L'IFOP pour l’observatoire DATAlicisous by Just Eat, s'est penché sur le phénomène sociétal qu'est le service de livraison à domicile et nous apporte un éclairage quant aux évolutions du comportement des français durant le dîner. 

 

Se faire livrer plutôt que de cuisiner

On dîne de plus en vite puisque 53 % des français indiquent y consacrer moins de 30 minutes, contre 38 % en 1999. Un phénomène qui profite logiquement au repas « O prise de tête » simplifié et très rapide à préparer, plébiscité par 60 % des Français mais aussi au grignotage rapide qui progresse, à la livraison (forcément !) ou au repas pris à emporter.

 

Végans et végétariens débarquent en force !

L’observatoire DALAlicious by Just Eat insiste aussi sur la montée en puissance du « 0 % viande », ainsi dénommé dans les résultats de l’étude.

Le nombre de restaurateurs proposant des spécialités végétariennes a simplement doublé en un an, et ceux proposant des salades a été multiplié par 3 ! 

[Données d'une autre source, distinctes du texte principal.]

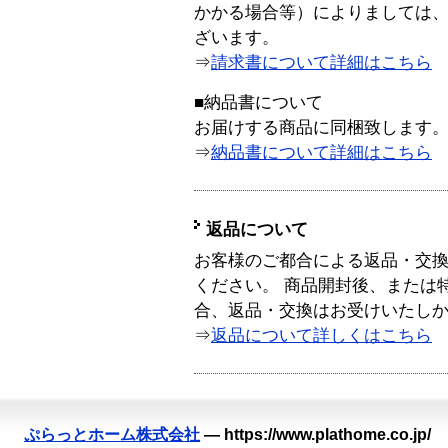
かかる場合等）によりましては
ざいます。
⇒
請求書について詳細はこちら
■納品書について
お届けする商品に同梱致します
⇒
納品書について詳細はこちら
返品について
お客様のご都合による返品・交
ください。 商品開封後、または
合、返品・交換はお受けいたし
⇒
返品について詳しくはこちら
ぷらっとホーム株式会社
—
https://www.plathome.co.jp/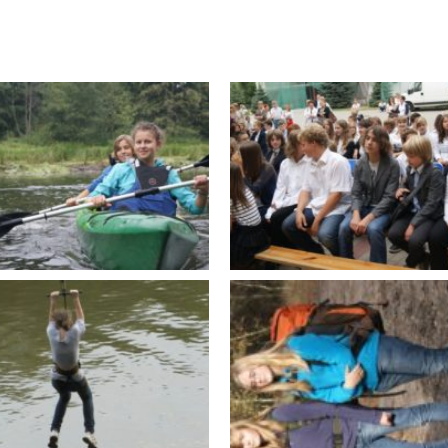
09.2011
13.09.2012
9 Grand Prix
11.09 Rajd rodzinny
ofrajdy MTB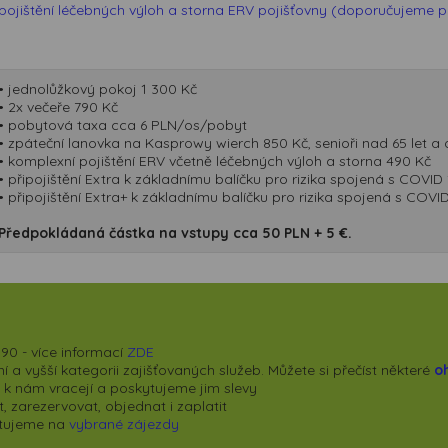
pojištění léčebných výloh a storna ERV pojišťovny (doporučujeme při
• jednolůžkový pokoj 1 300 Kč
• 2x večeře 790 Kč
• pobytová taxa cca 6 PLN/os/pobyt
• zpáteční lanovka na Kasprowy wierch 850 Kč, senioři nad 65 let a d
• komplexní pojištění ERV včetně léčebných výloh a storna 490 Kč
• připojištění Extra k základnímu balíčku pro rizika spojená s COVI
• připojištění Extra+ k základnímu balíčku pro rizika spojená s COV
Předpokládaná částka na vstupy cca 50 PLN + 5 €.
90 - více informací
ZDE
 a vyšší kategorii zajišťovaných služeb. Můžete si přečíst některé
o
se k nám vracejí a poskytujeme jim slevy
 zarezervovat, objednat i zaplatit
kytujeme na
vybrané zájezdy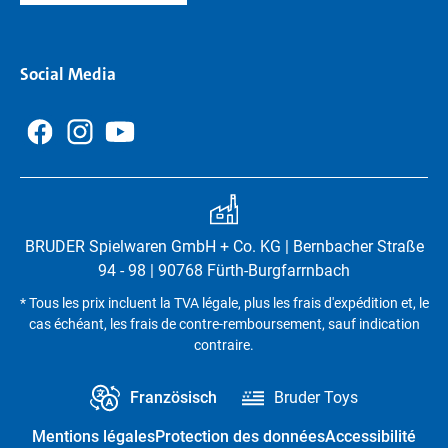
Social Media
BRUDER Spielwaren GmbH + Co. KG | Bernbacher Straße
94 - 98 | 90768 Fürth-Burgfarrnbach
* Tous les prix incluent la TVA légale, plus les frais d'expédition et, le
cas échéant, les frais de contre-remboursement, sauf indication
contraire.
Französisch
Bruder Toys
Mentions légales
Protection des données
Accessibilité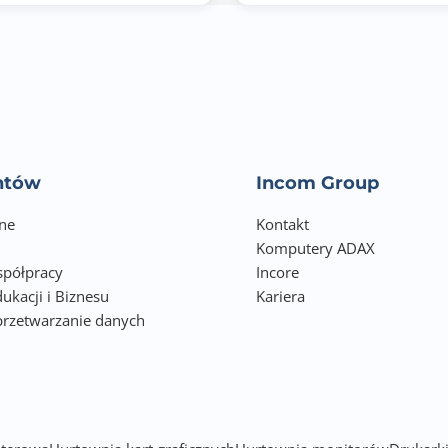
Nie
Floating Point Unit
Encryption Engine: AES-NI
Hardware-accelerated Transcoding
entów
Incom Group
Pamięć: 2x 32GB SODIMM DDR4
ne
Pamięć Flash: 5GB (Dual boot OS protection)
Kontakt
Komputery ADAX
SSD Cache Acceleration Support
półpracy
Incore
ukacji i Biznesu
GPU pass-through
Kariera
przetwarzanie danych
Wake on LAN (WOL)
h
Jumbo Frame
2x Thunderbolt 4
2 sloty PCI-e: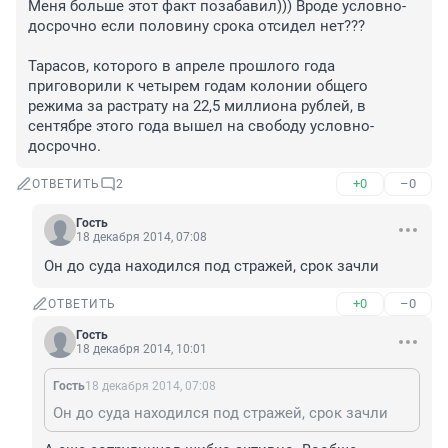
Меня больше этот факт позабавил))) Вроде условно-
досрочно если половину срока отсидел нет???

Тарасов, которого в апреле прошлого года 
приговорили к четырем годам колонии общего 
режима за растрату на 22,5 миллиона рублей, в 
сентябре этого года вышел на свободу условно-
досрочно.
+0
–0
ОТВЕТИТЬ
2
Гость
18 декабря 2014, 07:08
Он до суда находился под стражей, срок зачли
+0
–0
ОТВЕТИТЬ
Гость
18 декабря 2014, 10:01
Гость
18 декабря 2014, 07:08
Он до суда находился под стражей, срок зачли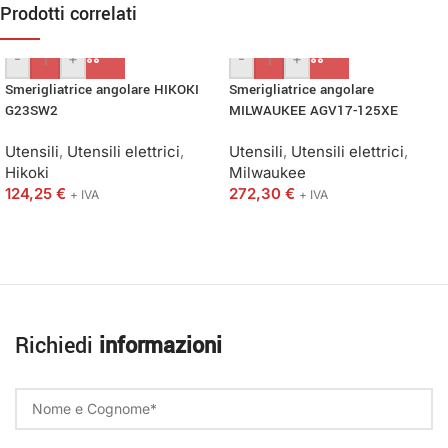
Prodotti correlati
-
+
-
+
Smerigliatrice angolare HIKOKI
Smerigliatrice angolare
G23SW2
MILWAUKEE AGV17-125XE
Utensili
,
Utensili elettrici
,
Utensili
,
Utensili elettrici
,
Hikoki
Milwaukee
124,25
€
272,30
€
+ IVA
+ IVA
Richiedi
informazioni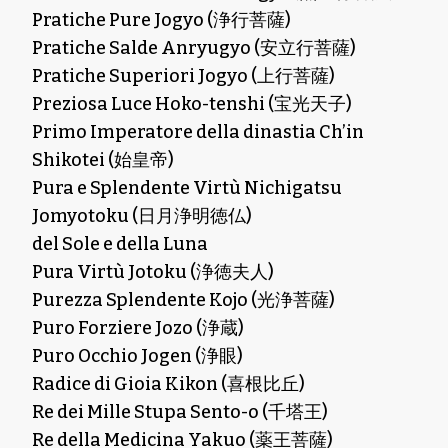
Pratiche Pure Jogyo (浄行菩薩)
Pratiche Salde Anryugyo (安立行菩薩)
Pratiche Superiori Jogyo (上行菩薩)
Preziosa Luce Hoko-tenshi (宝光天子)
Primo Imperatore della dinastia Ch’in
Shikotei (始皇帝)
Pura e Splendente Virtù Nichigatsu
Jomyotoku (日月浄明徳仏)
del Sole e della Luna
Pura Virtù Jotoku (浄徳夫人)
Purezza Splendente Kojo (光浄菩薩)
Puro Forziere Jozo (浄蔵)
Puro Occhio Jogen (浄眼)
Radice di Gioia Kikon (喜根比丘)
Re dei Mille Stupa Sento-o (千塔王)
Re della Medicina Yakuo (薬王菩薩)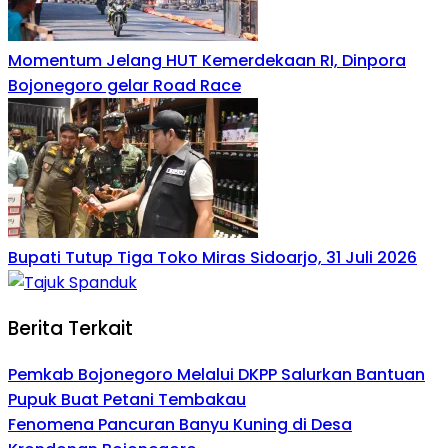
Momentum Jelang HUT Kemerdekaan RI, Dinpora
Bojonegoro gelar Road Race
Bupati Tutup Tiga Toko Miras Sidoarjo, 31 Juli 2026
Berita Terkait
Pemkab Bojonegoro Melalui DKPP Salurkan Bantuan
Pupuk Buat Petani Tembakau
Fenomena Pancuran Banyu Kuning di Desa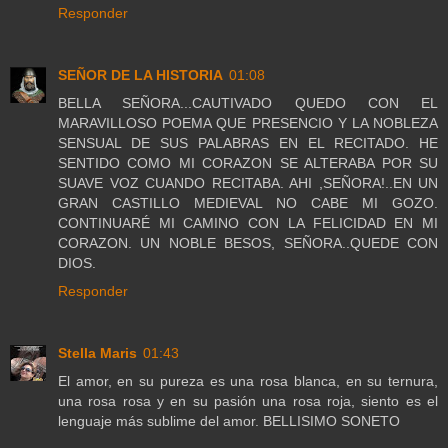
Responder
SEÑOR DE LA HISTORIA
01:08
BELLA SEÑORA...CAUTIVADO QUEDO CON EL
MARAVILLOSO POEMA QUE PRESENCIO Y LA NOBLEZA
SENSUAL DE SUS PALABRAS EN EL RECITADO. HE
SENTIDO COMO MI CORAZON SE ALTERABA POR SU
SUAVE VOZ CUANDO RECITABA. AHI ,SEÑORA!..EN UN
GRAN CASTILLO MEDIEVAL NO CABE MI GOZO.
CONTINUARÉ MI CAMINO CON LA FELICIDAD EN MI
CORAZON. UN NOBLE BESOS, SEÑORA..QUEDE CON
DIOS.
Responder
Stella Maris
01:43
El amor, en su pureza es una rosa blanca, en su ternura,
una rosa rosa y en su pasión una rosa roja, siento es el
lenguaje más sublime del amor. BELLISIMO SONETO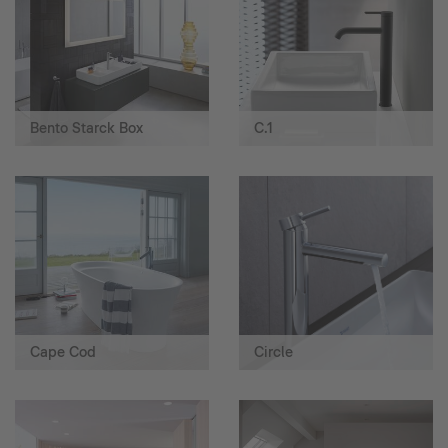
Bento Starck Box
C.1
Cape Cod
Circle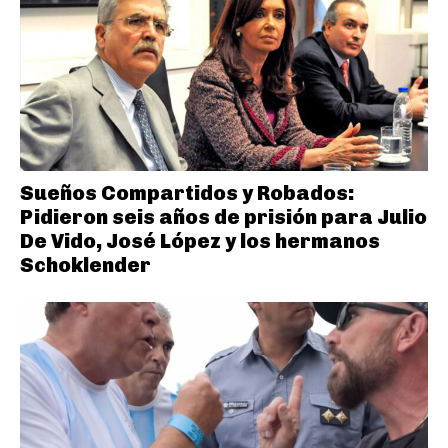
Sueños Compartidos y Robados:
Pidieron seis años de prisión para Julio
De Vido, José López y los hermanos
Schoklender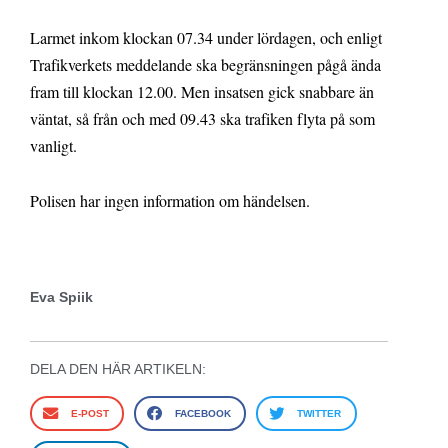
Larmet inkom klockan 07.34 under lördagen, och enligt
Trafikverkets meddelande ska begränsningen pågå ända
fram till klockan 12.00. Men insatsen gick snabbare än
väntat, så från och med 09.43 ska trafiken flyta på som
vanligt.
Polisen har ingen information om händelsen.
Eva Spiik
DELA DEN HÄR ARTIKELN:
E-POST
FACEBOOK
TWITTER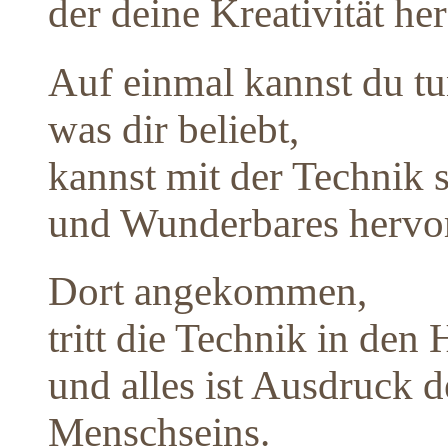
der deine Kreativität he
Auf einmal kannst du tu
was dir beliebt,
kannst mit der Technik 
und Wunderbares hervo
Dort angekommen,
tritt die Technik in den
und alles ist Ausdruck d
Menschseins.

précise-t-on dans le communiqué. Les spécialités végétariennes comptabilisent ainsi + 784 % de commandes par rapport à 2018, pour se positionner à la 29place des plats les plus commandés, soit 13 places de gagnées. Tandis que les plats vegans continuent, dans une moindre mesure, de s’installer avec + 36 % de commandes sur l’année qui vient de s’achever.

 

Le dîner, en pleine mutation

Depuis 20 ans, les us et coutumes dînatoires ont bien changé : 

  • Même s'ils mangent plus souvent à la maison (97% aujourd'hui contre 95% en 1999), plus d'un Français sur trois dînerait régulièrement depuis le canapé (38 %) alors que c’était moins d’un sur 4 il y a 20 ans (24 %).
  • 81 % indiquent dîner régulièrement à table (contre 85 % en 1999), 39 % à l’assiette (contre 45 %) et 37 % au restaurant (contre 31 %).
  • 43 % des Français dînent par ailleurs régulièrement seuls chez eux, soit + 14 points en 20 ans. Une habitude qui concerne plutôt les femmes (48 %) et les millenials (53 %).

Conséquences, les repas en famille reculent de 6 points même si les Français pris « en amoureux » progressent en rassemblant 53 % des Français contre 34 % en 1999.